◆ PROBLEM STATEMENT ◆
From the entries below, copy out all lines holding "Milton".

DATASET CONTENT section start

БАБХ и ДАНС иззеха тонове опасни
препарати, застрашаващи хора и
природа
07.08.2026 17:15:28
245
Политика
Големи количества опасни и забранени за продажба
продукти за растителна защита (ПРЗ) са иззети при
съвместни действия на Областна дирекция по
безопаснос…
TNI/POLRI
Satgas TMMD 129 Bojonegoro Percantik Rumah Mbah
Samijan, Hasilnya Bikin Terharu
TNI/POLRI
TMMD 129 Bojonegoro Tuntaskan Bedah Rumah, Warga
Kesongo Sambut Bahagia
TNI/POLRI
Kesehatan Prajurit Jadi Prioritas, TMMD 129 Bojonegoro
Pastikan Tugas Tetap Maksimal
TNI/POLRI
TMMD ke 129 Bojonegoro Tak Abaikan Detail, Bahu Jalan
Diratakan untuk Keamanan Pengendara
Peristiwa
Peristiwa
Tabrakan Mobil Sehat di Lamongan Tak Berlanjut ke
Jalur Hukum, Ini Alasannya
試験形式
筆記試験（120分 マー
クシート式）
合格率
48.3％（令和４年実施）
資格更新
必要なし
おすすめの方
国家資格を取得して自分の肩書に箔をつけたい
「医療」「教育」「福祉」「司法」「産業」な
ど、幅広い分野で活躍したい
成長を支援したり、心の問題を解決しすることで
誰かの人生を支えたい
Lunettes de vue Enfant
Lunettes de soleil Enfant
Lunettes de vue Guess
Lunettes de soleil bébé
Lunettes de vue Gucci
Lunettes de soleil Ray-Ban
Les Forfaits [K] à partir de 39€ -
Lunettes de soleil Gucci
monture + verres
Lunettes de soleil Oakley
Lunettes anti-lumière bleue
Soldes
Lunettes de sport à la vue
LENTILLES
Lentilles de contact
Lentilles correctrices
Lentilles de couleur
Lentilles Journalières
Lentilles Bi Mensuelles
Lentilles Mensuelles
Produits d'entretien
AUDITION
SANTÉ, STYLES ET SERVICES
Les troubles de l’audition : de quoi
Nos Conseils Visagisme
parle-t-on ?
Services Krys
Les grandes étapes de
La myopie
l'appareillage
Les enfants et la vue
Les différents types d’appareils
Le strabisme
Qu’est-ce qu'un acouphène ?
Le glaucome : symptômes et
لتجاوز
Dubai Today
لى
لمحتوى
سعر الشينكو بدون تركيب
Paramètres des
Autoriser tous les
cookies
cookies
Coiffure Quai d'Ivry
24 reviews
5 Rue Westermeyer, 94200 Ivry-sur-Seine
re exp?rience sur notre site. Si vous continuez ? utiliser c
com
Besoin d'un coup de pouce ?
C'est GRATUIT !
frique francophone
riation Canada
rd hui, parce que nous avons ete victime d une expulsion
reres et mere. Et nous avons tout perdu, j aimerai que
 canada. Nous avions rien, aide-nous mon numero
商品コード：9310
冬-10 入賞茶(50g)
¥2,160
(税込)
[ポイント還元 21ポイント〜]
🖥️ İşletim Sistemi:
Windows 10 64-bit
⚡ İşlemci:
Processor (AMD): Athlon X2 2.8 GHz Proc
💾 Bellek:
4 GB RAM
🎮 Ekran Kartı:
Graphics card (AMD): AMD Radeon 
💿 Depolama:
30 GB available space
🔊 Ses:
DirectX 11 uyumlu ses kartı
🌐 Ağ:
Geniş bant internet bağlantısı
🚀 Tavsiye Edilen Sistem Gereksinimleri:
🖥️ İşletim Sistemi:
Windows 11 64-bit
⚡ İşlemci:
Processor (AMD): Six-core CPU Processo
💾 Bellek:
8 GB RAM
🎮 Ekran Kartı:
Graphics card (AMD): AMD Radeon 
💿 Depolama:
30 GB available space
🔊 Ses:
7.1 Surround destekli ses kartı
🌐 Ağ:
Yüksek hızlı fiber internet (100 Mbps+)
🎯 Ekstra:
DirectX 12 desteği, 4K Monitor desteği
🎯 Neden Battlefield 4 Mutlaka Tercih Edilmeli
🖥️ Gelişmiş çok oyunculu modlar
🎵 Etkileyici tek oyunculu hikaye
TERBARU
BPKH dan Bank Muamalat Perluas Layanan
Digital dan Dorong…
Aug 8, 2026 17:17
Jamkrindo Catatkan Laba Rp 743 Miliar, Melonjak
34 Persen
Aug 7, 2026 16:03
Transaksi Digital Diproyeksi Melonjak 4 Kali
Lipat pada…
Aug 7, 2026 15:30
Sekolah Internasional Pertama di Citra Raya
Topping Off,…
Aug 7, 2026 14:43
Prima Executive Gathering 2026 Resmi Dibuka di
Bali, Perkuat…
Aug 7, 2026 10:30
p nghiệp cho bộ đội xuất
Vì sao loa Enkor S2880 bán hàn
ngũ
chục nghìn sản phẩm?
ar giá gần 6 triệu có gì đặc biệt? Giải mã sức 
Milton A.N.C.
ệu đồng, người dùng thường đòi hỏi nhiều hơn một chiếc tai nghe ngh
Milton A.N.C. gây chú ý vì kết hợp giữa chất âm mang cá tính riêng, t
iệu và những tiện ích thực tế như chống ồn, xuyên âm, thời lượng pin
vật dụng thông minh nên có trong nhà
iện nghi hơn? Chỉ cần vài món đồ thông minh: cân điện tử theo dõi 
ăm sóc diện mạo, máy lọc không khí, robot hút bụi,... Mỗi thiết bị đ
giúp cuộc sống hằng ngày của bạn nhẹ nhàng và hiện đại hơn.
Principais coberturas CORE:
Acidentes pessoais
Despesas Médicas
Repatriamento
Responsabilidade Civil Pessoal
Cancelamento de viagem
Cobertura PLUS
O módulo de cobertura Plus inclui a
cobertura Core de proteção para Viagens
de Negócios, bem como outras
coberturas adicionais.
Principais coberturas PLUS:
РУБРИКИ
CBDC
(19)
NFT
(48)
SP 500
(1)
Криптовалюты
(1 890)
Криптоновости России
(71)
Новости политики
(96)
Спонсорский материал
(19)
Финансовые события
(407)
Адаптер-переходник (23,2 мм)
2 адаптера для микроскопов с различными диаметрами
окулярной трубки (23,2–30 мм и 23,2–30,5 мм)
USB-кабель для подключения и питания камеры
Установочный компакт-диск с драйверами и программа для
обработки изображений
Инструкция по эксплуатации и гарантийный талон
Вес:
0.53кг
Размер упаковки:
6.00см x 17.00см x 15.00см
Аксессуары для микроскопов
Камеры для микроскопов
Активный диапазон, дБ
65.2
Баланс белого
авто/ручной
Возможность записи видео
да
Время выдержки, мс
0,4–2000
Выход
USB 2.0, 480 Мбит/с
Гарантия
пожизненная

DATASET CONTENT section end

◆ ANSWER FOR THIS EXERCISE ◆
Milton A.N.C.
Milton A.N.C. gây chú ý vì kết hợp giữa chất âm mang cá tính riêng, t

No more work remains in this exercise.